Since you spend most of your day trying to avoid your manager, it can be a real shock when that same evil creature suddenly appears from the depths of the shower room totally naked and starts to berate you for coming in to work six minutes late in 1997.
Naturally, you can't respond to these locker room reviews by saying anything about your manager's physique, or lack thereof. This is why workplace experts recommend that you do not let your eyes wander.
Or maybe not. Career consultant and author Julie Jansen specifically recommends you "say very little, look down, be polite and leave."
It's the "look down" part that might get you into trouble. Some images are just impossible to erase. That's why I say -- if you have always avoided making eye contact with your boss, this is the time to start.
As for leaving, that has its own set of difficulties. In the office, no one will be surprised if you react to a surprise visit from your manager by running out the emergency exit. In the gym, you could run on the stair-stepper all day long, but it won't get you anywhere. Nor is it the optimal strategy.
"Even if you're uncomfortable making chitchat when your boss or senior person is standing before you in the nude, it'll be even weirder if you're flustered and running off." (It's not so weird when this happens in your private life. In fact, it happens all the time.)
Since the workout craze is likely to continue, it will be useful for you to have a few rules of behavior. Emily Post never posted on the subject, nor was she ever naked, so we'll have to make do with the following from "Sweatiquette," a Scripps Howard News Service feature I found on Tempe, Arizona's East Valley Tribune.
1. Change at opposite ends of the locker room.
Good idea when you and a buddy go to the gym together, but it can be taken further. Let him change at the gym. You change at the bar at the Kit Kat Klub.
2. Work out during off hours.
Totally agree. Gyms are usually busy at lunchtime, or before and after work. But between 9 a.m. and noon or 2 p.m. and 5 p.m., gyms are inexplicably empty. This gives you six full hours to work out in privacy, plus, your company will actually be paying you to bench those 5-pound weights, grunt loudly and look admiringly at yourself in the mirror.
3. Avoid jokes at your own expense.
"Joshing about how you have to lose another 20 pounds will only make your colleague uncomfortable," says the Sweatiquette expert. I agree.

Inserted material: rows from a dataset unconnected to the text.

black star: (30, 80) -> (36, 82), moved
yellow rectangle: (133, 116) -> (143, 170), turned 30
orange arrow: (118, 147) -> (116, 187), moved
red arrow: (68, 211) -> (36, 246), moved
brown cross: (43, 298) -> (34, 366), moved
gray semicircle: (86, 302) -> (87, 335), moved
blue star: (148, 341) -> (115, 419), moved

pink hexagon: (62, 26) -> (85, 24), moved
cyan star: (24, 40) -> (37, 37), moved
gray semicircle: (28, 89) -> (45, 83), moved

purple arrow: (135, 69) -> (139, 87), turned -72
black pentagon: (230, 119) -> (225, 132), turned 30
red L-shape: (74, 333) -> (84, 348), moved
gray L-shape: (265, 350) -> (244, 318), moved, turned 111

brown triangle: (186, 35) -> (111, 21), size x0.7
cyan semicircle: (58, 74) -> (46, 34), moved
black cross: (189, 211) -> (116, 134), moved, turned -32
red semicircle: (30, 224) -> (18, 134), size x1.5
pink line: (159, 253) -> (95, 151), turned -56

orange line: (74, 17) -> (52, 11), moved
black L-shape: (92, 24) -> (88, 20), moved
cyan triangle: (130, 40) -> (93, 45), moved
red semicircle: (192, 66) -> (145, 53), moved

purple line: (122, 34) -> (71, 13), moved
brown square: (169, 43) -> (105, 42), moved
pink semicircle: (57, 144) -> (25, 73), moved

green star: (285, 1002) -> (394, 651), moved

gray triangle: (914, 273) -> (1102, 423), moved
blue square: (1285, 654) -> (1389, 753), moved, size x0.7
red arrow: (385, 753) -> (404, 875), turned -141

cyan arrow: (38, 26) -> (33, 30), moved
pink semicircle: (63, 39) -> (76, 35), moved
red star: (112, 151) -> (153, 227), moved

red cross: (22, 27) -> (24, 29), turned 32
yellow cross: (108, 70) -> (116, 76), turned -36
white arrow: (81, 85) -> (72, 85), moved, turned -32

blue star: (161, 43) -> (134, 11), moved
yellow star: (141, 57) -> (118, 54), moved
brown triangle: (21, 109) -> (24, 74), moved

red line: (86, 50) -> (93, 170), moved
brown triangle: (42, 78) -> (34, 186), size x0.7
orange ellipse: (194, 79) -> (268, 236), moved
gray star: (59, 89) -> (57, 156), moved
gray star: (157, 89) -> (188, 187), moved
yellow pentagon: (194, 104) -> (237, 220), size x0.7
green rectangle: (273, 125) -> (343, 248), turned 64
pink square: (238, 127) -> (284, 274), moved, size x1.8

Especially when it's obvious that what you have to lose is another 75 pounds.
4. Don't hide.
If a co-worker spots you cowering behind a treadmill, you're advised to "say a quick hello and -- if you want to avoid prolonged small talk -- tell your colleague you have to speed through your workout to make it back for a meeting." Your co-worker won't believe you, but the idea that you could possibly care about missing a meeting will have her laughing so hard it really won't matter.
5. Rinse off.
Resist the urge, say the experts, when tempted to "skip the post-workout shower if you're afraid of exposing yourself to colleagues (or being exposed to them), but you shouldn't. You don't want to be that guy who stinks."
Totally disagree. Guy or gal, skipping showers will not only save you embarrassment in the gym, it will make your co-workers keep their distance when you're back at work.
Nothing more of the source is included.